There's another project out there called Mayan EDMS that has a surprising amount of technical overlap with Paperless. Also based on Django and using a consumer model with Tesseract and Unpaper, Mayan EDMS is much more featureful and comes with a slick UI as well, but still in Python 2. It may be that Paperless consumes fewer resources, but to be honest, this is just a guess as I haven't tested this myself. One thing's for certain though, Paperless is a way better name.

Important Note

Document scanners are typically used to scan sensitive documents. Things like your social insurance number, tax records, invoices, etc. While Paperless encrypts the original files via the consumption script, the OCR'd text is not encrypted and is therefore stored in the clear (it needs to be searchable, so if someone has ideas on how to do that on encrypted data, I'm all ears). This means that Paperless should never be run on an untrusted host. Instead, I recommend that if you do want to use it, run it locally on a server in your own home.


As with all Free software, the power is less in the finances and more in the collective efforts.
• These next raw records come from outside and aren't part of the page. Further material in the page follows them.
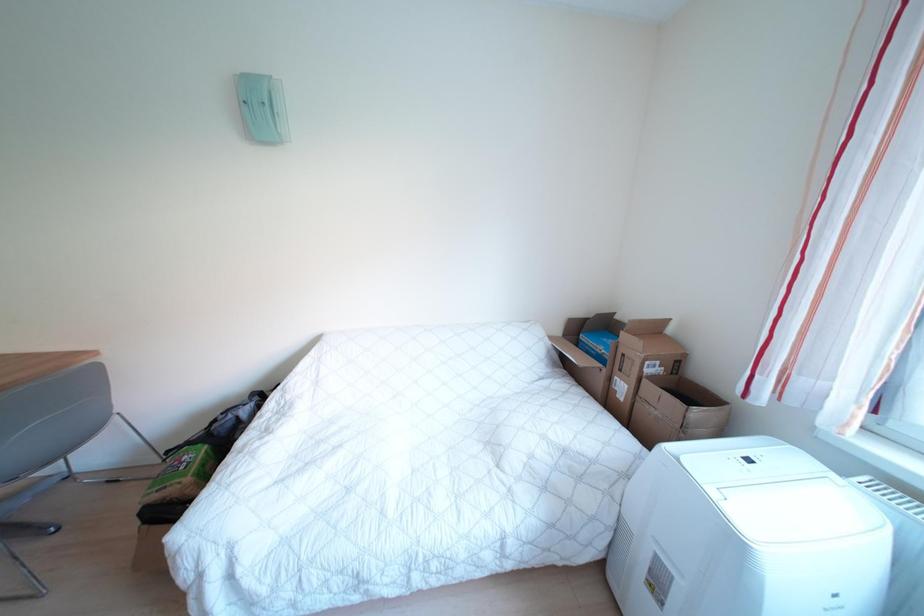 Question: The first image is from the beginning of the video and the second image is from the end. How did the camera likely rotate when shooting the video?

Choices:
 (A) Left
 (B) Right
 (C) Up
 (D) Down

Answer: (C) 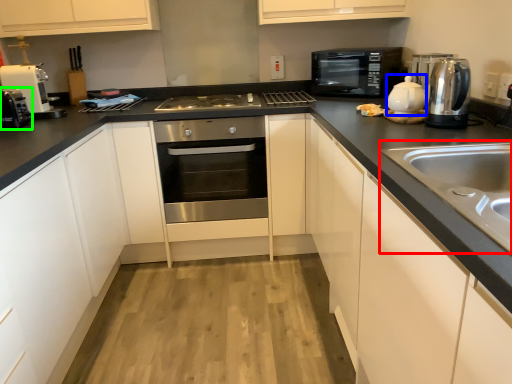 Question: Which object is positioned farthest from sink (highlighted by a red box)? Select from tea pot (highlighted by a blue box) and toaster (highlighted by a green box).

Choices:
 (A) tea pot
 (B) toaster

Answer: (B) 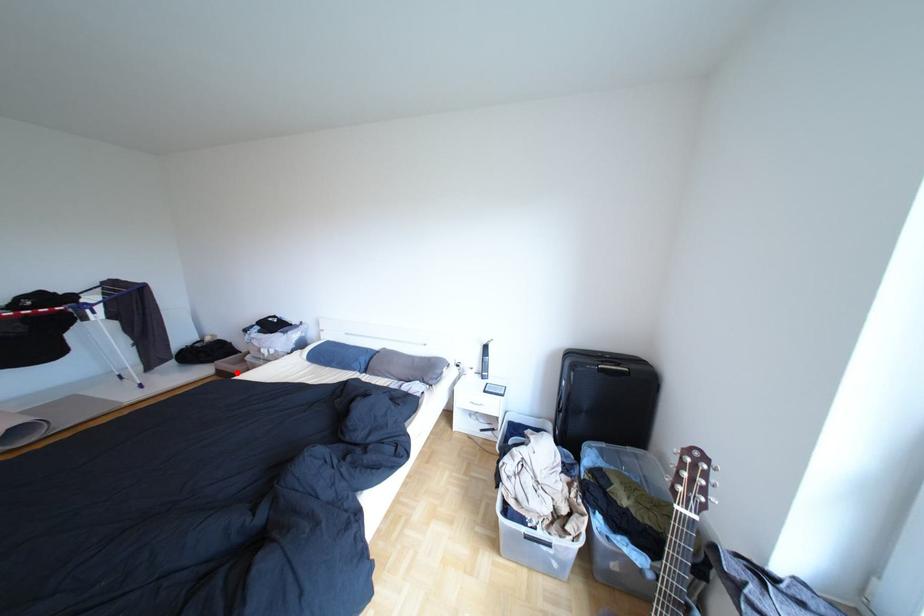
I really appreciate every pull request and bug report offered up by Paperless' users, so please keep that stuff coming. If however, you're not one for coding/design/documentation, and would like to contribute financially, I won't say no ;-)

The thing is, I'm doing ok for money, so I would instead ask you to donate to the United Nations High Commissioner for Refugees. They're doing important work and they need the money a lot more than I do.